I have previously noted that working in housing can often be akin to hitting your head against a particularly unforgiving brick-wall, thankfully joyous sweet relief is here. The hype, some have argued hyperbole, around this year’s #housingday (sorry Matt Leach, I promise there won’t be too many hashtags here) being a welcome change from the normal doom and gloom of working in our beloved sector. Consequently I have given the wall a rest, for a day at least.
Firstly, the bad news. We as a sector have largely failed to get our voice heard, loudly, consistently and coherently. Ask your friend, neighbour, significant other, your Gran, what social housing is and what we do. They won’t be able to succinctly tell you, if at all, because if we don’t know ourselves and if we don’t know how the bleeding hell are others meant to? Do we just provide housing for the poor?
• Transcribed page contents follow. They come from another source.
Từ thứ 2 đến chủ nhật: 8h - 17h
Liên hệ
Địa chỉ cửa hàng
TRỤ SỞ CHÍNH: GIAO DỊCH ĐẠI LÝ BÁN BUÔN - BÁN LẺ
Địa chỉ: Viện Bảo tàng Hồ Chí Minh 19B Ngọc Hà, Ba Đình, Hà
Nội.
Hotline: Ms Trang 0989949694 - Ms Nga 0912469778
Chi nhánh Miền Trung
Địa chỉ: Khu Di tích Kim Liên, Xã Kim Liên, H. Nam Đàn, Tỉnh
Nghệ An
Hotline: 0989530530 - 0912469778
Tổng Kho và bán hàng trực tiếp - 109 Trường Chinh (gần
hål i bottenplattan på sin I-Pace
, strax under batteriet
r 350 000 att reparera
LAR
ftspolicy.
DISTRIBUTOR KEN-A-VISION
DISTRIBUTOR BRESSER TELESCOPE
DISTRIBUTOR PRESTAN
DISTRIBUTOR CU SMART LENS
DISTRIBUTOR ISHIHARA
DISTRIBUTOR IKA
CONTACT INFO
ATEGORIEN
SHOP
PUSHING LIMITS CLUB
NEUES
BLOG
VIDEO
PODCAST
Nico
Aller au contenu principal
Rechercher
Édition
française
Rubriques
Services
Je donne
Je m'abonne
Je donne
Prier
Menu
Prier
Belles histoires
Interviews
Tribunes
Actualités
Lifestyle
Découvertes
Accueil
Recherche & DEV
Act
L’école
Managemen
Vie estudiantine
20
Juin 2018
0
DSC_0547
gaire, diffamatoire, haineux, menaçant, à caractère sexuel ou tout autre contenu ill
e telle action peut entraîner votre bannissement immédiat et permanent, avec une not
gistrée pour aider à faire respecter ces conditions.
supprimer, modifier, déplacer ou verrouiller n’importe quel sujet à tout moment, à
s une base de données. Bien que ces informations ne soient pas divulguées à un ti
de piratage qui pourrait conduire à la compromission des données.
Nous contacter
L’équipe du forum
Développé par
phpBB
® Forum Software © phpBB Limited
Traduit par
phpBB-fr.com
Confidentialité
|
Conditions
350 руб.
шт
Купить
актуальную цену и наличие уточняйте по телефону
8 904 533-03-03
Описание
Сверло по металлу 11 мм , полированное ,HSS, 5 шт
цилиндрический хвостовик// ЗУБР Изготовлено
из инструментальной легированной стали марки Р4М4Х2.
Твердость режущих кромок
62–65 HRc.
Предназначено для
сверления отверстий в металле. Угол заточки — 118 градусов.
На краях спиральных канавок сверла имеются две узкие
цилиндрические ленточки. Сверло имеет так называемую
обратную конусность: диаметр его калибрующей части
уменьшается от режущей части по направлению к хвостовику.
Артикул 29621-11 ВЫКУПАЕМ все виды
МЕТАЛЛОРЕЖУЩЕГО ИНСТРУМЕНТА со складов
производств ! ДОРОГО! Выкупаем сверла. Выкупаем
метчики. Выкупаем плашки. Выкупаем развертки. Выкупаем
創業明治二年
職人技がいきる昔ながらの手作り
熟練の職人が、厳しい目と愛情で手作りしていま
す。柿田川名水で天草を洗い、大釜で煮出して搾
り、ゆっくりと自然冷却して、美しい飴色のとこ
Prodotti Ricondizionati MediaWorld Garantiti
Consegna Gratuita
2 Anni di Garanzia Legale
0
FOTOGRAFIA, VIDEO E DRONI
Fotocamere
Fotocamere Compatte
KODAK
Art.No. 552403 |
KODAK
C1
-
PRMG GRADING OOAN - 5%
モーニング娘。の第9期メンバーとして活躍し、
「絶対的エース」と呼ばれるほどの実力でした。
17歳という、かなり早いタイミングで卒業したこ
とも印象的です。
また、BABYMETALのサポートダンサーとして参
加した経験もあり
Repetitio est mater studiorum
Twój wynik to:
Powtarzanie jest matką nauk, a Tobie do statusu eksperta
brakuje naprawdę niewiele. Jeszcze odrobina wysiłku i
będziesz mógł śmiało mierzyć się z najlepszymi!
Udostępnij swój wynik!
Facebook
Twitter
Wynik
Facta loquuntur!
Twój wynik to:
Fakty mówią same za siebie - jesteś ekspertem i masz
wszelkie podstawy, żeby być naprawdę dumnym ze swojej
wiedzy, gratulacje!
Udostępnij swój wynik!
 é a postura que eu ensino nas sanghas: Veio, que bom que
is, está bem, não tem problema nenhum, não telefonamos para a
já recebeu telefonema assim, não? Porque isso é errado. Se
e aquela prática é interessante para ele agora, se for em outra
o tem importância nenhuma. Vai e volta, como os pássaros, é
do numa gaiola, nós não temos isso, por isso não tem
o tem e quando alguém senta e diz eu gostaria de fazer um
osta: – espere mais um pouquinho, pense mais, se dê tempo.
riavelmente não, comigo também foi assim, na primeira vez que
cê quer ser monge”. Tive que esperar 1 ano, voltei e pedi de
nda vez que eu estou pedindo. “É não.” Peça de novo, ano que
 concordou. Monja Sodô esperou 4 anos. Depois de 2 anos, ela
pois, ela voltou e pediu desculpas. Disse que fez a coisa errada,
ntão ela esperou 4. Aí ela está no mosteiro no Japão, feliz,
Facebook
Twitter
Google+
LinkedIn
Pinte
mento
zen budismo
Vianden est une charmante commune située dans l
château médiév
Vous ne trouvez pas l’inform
Do we regenerate communities? Do we act as a de-facto welfare state? Do we provide housing for all, across their housing journey? The answer is all of the above, yet the public still thinks of us as council housing, backward, an irrelevance. As Mr Halewood wonderfully puts it,
“Joe Public still believes that social housing is full of White Dees laying on the settee hoping to get on Jeremy Kyle whom they adore on their 60″ flat screen TVs and get out of bed to watch.”
Frankly we lost the PR battle a long time ago and we need to make up a hell of a lot of ground to turn things around. We also need to be better at balancing slapping ourselves on the back for a job well done and having crippling paranoia about what the world thinks of us. As some of those on the receiving end of the services we provide have also noted we need to be much better campaigners-in-chief for social housing. For a very good case and point it is worth reading Michael Vincent’s piece in 24Dash.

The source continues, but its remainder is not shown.